• WHAT THE EXERCISE ASKS
When you reach the line that contains "Salle de cours collectifs" in the data below, start reproducing lines exactly, and stop after the line that contains "Saint-Eustache".

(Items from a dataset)
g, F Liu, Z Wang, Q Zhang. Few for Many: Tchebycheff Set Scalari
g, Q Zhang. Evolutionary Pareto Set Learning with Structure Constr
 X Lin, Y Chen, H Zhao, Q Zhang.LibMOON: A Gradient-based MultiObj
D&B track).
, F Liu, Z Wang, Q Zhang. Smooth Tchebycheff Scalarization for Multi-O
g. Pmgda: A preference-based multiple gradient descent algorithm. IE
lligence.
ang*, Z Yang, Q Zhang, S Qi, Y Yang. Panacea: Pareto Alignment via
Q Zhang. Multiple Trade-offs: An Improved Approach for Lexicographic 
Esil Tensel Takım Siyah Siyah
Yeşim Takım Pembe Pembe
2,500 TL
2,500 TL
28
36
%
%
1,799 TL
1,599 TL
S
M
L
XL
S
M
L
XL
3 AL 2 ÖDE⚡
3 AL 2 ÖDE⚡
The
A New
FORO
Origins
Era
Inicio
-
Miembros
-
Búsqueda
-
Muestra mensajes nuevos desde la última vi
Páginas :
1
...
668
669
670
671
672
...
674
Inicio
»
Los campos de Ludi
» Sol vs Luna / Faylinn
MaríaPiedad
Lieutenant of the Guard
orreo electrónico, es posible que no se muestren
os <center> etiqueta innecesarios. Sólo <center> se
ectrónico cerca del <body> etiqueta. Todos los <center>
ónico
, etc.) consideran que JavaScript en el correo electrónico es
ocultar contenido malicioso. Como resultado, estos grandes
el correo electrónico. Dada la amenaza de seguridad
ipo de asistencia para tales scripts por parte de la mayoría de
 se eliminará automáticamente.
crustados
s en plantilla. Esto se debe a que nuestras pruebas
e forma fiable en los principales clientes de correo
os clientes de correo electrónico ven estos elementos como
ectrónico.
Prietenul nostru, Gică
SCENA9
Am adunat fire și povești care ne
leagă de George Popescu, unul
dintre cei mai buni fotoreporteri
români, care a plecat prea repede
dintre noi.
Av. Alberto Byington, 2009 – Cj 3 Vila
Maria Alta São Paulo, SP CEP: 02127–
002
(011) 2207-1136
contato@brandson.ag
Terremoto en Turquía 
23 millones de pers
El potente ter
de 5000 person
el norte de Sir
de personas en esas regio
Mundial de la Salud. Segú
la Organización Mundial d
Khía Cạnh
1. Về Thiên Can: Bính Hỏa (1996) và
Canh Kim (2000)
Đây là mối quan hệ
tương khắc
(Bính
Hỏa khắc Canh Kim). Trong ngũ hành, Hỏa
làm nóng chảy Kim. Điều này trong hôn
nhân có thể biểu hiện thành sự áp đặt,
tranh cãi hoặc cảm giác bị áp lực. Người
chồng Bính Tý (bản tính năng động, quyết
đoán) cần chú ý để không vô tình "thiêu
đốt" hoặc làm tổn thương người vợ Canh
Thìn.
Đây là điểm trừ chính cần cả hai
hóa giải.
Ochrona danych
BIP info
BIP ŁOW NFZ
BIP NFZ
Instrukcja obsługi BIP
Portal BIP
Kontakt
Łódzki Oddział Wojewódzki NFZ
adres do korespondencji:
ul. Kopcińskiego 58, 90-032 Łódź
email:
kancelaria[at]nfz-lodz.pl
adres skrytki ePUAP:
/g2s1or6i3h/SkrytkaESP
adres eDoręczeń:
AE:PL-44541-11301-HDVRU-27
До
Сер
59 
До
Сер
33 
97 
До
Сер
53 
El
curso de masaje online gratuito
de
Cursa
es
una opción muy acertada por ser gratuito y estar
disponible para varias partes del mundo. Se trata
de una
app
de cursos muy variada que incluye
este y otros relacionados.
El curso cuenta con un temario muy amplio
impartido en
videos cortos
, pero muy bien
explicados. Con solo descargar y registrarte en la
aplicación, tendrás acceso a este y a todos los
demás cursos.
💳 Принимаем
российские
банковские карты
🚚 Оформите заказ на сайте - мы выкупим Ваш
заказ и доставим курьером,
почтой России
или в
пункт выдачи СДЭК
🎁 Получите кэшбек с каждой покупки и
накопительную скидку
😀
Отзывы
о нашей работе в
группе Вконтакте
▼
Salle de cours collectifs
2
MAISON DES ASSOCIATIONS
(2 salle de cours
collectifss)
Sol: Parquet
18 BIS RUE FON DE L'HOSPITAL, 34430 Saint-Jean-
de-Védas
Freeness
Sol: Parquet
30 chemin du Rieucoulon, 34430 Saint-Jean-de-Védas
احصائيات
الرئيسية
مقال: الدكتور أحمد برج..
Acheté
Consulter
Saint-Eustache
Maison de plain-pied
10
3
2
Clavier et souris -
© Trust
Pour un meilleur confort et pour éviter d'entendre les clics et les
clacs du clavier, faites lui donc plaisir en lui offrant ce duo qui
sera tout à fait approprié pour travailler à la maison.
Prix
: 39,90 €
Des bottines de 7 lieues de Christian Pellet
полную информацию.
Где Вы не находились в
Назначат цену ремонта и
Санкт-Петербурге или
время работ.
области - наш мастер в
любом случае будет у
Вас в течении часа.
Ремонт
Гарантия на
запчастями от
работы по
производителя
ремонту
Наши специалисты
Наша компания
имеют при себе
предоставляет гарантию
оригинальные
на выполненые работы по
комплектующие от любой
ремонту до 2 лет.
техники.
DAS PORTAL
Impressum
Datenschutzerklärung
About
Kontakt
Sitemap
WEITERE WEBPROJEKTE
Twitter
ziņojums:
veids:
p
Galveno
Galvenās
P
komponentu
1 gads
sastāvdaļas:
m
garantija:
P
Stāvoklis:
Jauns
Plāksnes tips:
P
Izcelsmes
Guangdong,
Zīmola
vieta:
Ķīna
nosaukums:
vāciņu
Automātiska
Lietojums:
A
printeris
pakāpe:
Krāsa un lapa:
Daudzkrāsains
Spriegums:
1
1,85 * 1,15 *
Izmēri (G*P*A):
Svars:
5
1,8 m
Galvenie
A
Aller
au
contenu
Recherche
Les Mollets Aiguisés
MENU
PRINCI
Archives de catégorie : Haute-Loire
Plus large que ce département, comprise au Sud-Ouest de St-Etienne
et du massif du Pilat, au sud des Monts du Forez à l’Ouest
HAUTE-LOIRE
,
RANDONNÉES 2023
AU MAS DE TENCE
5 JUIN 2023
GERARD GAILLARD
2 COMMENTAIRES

• REPLY TO THE EXERCISE
Salle de cours collectifs
2
MAISON DES ASSOCIATIONS
(2 salle de cours
collectifss)
Sol: Parquet
18 BIS RUE FON DE L'HOSPITAL, 34430 Saint-Jean-
de-Védas
Freeness
Sol: Parquet
30 chemin du Rieucoulon, 34430 Saint-Jean-de-Védas
احصائيات
الرئيسية
مقال: الدكتور أحمد برج..
Acheté
Consulter
Saint-Eustache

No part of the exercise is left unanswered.